Вам не кажется?.. Мне стало казаться, что во всех очередях я всегда крайний… У вас не было такого ощущения?.. Никто сзади не занимает, и спина на ветру все время. Но этого мало, в душе все время смутное беспокойство и растущая уверенность, что перед твоим носом выбросят «переучет», или «обед», или какой-то другой плакат. С вами этого не бывает?..
А вы не слышали себя со стороны?.. Я слышу себя со стороны. Причем тот, кто слышит, умнее того, кто говорит… искреннее как-то тот, кто слышит… прямее что ли того, кто говорит… называет вещи своими именами, так, что ли?.. как-то он, тот, кто слышит, принципиальней того, кто говорит… С вами такого не бывало?
В-пятых, вдруг стало казаться, что я нравлюсь женщинам. Меня уже три раза выгоняли. Я стучался, будил весь квартал… В-седьмых, вдруг пришло в голову, что я могу прожить на два рубля в день… На те два рубля, которые у моей соседки. Представляете ужас.
Что со мной? Это радиация или лучи?.. У вас нет этого?.. И гудок не гудел?.. А скажите… а вам не казалось, что у вас есть деньги на книжке?.. Мне это стало казаться. И так ясно. Вот вижу, и все. Перед глазами стоят. И номер кассы. Все…

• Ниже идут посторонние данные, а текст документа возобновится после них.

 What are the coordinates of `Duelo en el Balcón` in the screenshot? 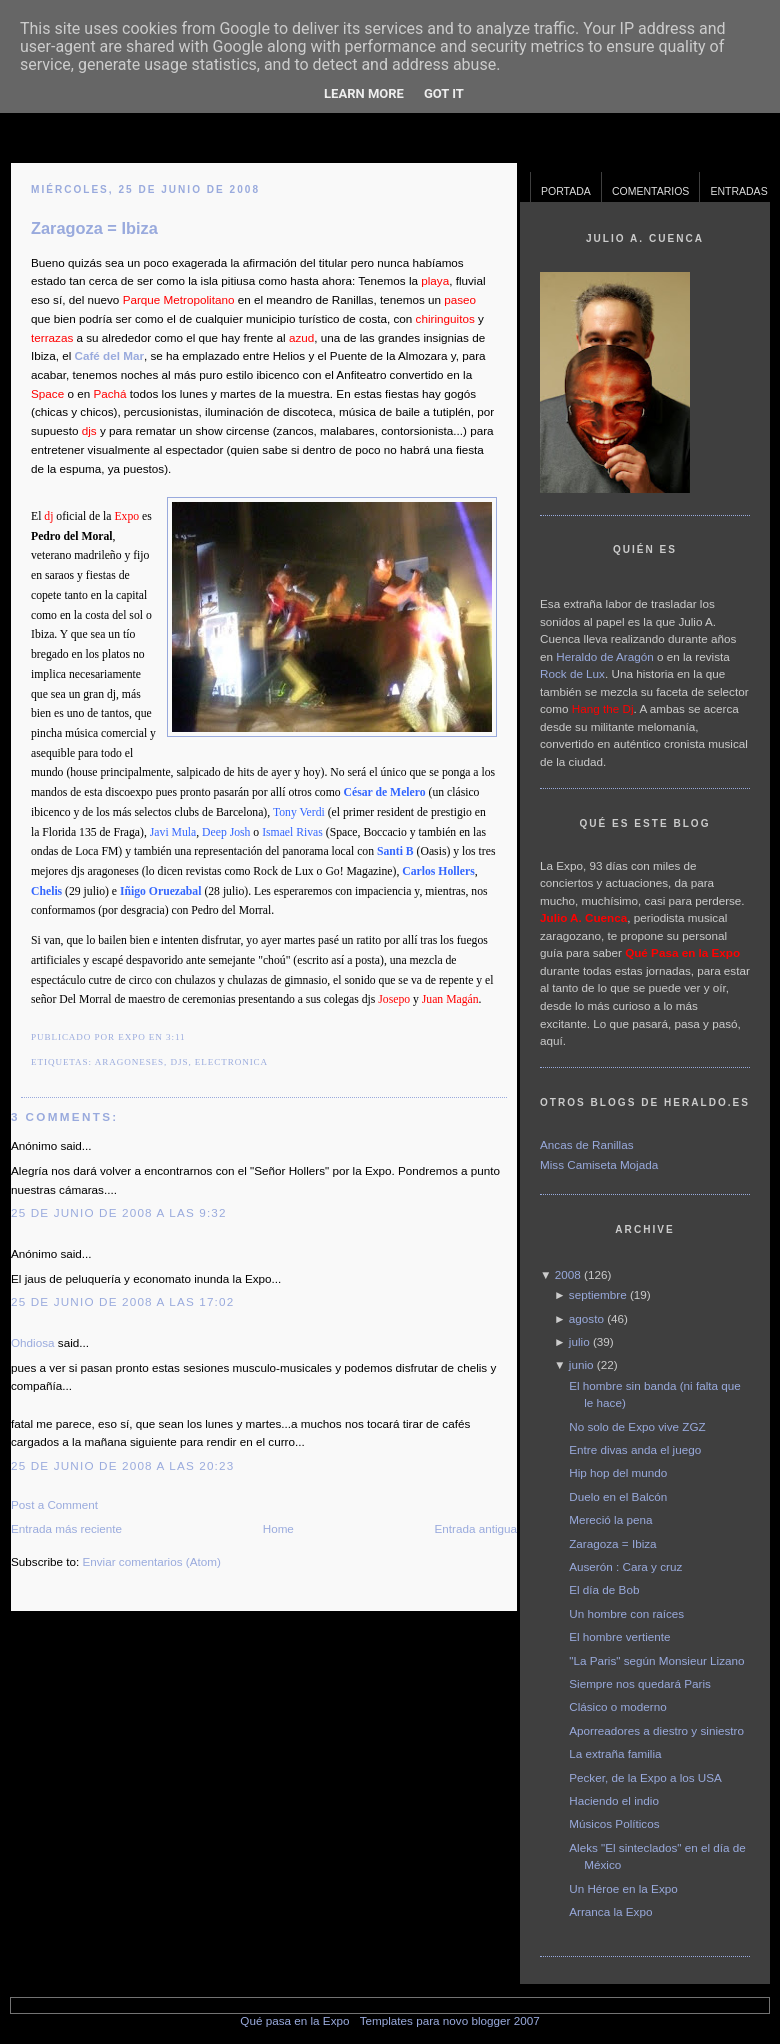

Ну до того было очевидно – пошел снимать. Меня посадили на диван – успокоили… Это очень неприятно… Какое-то ощущение, что живешь в одном месте, а находишься в другом… У вас такого не бывало?.. Не хотелось никогда круто обернуться и отскочить? А вы показывались врачу? Я пошел показаться. Ну, в общем, он мне помог избавиться от ощущений… Даже не от ощущений, а от необходимости реагировать.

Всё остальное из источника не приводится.